- **TASK**:
Within the listing below, please copy exactly the lines between the line holding "Availability" and the line holding "For those new", inclusive.

- **EXCERPTED DATA**:
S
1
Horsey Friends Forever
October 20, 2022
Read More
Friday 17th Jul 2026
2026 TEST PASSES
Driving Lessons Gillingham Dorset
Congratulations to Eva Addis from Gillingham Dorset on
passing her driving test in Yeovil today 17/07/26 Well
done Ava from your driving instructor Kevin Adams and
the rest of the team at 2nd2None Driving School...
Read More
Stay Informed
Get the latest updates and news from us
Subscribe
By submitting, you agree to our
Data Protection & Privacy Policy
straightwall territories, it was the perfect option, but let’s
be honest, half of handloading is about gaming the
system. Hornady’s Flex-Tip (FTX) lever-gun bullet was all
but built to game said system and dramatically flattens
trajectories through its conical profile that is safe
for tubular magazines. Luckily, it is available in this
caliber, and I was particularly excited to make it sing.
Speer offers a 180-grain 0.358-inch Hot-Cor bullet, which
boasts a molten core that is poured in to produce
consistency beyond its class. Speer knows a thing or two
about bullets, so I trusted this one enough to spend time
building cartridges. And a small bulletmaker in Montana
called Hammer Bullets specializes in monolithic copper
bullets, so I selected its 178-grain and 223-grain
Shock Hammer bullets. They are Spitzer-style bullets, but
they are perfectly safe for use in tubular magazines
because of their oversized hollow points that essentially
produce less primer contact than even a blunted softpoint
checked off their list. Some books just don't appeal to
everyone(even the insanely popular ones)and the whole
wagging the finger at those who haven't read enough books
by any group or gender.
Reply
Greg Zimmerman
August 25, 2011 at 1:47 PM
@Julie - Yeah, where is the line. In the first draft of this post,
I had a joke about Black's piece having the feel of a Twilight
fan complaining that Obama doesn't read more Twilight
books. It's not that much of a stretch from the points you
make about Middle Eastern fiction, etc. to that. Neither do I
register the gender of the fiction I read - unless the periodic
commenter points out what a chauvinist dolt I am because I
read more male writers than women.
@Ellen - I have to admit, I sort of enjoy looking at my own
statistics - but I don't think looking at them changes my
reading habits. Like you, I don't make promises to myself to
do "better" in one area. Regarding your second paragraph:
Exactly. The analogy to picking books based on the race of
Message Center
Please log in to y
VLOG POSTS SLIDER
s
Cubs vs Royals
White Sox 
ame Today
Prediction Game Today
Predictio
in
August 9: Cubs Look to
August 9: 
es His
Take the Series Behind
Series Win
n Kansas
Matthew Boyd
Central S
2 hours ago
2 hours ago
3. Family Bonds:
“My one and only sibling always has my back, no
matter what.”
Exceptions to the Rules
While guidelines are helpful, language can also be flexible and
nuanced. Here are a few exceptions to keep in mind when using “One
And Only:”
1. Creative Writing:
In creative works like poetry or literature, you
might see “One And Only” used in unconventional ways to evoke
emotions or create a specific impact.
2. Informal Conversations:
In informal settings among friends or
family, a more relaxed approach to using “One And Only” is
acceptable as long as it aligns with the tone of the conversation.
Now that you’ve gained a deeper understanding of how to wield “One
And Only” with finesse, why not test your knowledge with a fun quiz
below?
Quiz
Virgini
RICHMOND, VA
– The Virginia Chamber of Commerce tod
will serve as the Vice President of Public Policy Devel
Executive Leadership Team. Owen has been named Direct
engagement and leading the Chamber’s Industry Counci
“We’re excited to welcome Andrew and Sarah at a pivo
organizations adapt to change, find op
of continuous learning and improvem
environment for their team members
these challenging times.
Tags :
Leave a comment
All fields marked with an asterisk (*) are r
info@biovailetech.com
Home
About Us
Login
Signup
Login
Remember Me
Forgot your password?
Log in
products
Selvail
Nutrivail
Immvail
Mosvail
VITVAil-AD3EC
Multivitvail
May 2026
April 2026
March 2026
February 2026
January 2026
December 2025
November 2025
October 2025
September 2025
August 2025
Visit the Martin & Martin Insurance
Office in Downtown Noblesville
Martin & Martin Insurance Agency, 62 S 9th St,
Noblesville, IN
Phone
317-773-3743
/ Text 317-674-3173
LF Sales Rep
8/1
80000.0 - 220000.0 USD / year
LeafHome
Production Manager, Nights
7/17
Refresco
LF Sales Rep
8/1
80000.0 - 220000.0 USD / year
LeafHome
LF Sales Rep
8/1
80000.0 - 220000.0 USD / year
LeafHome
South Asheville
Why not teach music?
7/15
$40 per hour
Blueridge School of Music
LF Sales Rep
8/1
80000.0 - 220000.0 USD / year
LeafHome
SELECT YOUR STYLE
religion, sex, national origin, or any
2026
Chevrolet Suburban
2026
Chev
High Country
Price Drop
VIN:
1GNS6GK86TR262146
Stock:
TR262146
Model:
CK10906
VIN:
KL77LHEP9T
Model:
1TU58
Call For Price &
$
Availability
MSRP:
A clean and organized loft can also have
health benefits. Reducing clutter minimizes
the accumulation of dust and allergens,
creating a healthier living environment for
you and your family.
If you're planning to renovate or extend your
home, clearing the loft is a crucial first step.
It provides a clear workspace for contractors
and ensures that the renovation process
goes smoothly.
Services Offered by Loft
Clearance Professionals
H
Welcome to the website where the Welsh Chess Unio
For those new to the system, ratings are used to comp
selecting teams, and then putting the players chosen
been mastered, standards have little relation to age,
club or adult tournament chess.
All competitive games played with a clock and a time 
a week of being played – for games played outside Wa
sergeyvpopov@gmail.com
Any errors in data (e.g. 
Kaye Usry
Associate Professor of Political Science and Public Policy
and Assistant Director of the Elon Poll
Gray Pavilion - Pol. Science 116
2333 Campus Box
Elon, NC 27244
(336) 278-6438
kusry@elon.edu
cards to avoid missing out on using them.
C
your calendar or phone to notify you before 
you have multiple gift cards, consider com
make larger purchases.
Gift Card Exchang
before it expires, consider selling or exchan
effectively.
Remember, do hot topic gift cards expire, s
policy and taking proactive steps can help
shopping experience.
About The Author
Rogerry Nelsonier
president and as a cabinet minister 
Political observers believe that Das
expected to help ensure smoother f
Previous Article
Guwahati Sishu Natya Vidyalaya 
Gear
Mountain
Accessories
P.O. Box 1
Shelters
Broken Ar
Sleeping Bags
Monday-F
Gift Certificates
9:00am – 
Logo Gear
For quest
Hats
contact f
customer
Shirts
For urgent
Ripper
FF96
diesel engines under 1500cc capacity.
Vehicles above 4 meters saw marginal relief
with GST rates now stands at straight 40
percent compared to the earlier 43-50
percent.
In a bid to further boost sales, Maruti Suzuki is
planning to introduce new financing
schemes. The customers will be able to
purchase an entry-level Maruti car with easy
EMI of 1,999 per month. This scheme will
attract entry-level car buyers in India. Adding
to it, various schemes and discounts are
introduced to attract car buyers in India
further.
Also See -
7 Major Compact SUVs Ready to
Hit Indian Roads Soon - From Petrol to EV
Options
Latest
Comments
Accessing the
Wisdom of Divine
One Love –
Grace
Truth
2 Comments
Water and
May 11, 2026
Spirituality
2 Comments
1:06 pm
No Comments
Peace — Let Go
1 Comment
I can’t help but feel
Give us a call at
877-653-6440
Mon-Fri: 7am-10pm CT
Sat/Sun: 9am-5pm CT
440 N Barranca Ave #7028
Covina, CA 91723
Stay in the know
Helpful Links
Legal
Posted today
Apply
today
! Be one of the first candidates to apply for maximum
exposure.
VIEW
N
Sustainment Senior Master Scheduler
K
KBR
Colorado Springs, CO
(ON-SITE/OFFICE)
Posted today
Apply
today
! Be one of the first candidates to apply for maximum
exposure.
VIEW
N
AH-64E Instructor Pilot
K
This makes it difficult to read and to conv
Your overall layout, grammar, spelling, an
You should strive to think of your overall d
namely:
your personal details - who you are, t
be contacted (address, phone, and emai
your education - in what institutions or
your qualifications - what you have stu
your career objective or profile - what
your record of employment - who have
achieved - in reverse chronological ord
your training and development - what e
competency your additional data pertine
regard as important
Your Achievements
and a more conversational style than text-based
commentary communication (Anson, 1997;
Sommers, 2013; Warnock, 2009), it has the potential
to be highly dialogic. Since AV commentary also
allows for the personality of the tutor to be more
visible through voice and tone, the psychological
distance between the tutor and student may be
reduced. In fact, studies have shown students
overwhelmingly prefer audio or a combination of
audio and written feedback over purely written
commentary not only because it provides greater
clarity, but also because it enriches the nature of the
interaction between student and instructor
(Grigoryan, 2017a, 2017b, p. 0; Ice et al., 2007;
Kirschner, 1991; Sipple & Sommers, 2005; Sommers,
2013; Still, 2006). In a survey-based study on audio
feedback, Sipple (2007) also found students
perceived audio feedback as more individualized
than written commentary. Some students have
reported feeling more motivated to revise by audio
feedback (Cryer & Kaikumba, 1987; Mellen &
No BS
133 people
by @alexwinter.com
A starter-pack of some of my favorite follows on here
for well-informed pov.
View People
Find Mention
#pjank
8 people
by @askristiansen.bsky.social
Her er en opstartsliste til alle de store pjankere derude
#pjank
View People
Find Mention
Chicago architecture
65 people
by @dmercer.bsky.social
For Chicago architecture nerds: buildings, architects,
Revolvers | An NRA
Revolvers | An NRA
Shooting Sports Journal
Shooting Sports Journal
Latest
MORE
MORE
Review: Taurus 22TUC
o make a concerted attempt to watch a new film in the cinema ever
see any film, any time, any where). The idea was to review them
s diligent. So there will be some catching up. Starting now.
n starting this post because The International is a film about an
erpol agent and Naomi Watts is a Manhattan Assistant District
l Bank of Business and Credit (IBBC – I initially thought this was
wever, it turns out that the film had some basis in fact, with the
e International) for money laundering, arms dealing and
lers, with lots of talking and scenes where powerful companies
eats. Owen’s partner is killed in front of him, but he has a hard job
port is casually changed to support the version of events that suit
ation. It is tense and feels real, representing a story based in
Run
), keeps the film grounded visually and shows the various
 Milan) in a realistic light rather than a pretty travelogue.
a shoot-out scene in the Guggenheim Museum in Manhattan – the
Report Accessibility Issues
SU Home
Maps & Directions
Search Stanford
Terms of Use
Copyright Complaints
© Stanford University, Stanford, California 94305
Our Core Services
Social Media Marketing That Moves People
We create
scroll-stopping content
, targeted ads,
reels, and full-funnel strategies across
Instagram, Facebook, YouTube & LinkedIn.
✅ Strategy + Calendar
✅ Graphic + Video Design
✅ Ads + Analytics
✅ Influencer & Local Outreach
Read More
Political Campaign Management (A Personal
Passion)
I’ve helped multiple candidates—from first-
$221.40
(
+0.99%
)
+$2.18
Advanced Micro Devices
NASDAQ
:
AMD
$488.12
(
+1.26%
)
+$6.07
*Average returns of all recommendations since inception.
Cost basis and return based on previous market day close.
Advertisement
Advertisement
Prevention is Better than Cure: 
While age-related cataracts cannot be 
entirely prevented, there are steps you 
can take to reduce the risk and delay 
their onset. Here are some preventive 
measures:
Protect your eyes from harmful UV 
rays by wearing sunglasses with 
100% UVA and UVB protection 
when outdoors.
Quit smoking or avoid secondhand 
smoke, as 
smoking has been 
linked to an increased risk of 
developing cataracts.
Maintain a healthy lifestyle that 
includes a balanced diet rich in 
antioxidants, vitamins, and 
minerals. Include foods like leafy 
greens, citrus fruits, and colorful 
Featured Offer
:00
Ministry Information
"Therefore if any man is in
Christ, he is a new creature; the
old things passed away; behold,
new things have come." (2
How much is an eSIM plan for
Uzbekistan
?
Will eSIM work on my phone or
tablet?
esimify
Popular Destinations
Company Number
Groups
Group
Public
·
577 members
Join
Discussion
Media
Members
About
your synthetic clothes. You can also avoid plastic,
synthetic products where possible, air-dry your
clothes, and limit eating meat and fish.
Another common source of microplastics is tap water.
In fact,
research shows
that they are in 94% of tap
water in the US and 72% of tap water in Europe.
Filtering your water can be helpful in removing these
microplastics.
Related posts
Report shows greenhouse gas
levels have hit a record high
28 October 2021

- **WRITTEN ANSWER**:
Availability
MSRP:
A clean and organized loft can also have
health benefits. Reducing clutter minimizes
the accumulation of dust and allergens,
creating a healthier living environment for
you and your family.
If you're planning to renovate or extend your
home, clearing the loft is a crucial first step.
It provides a clear workspace for contractors
and ensures that the renovation process
goes smoothly.
Services Offered by Loft
Clearance Professionals
H
Welcome to the website where the Welsh Chess Unio
For those new to the system, ratings are used to comp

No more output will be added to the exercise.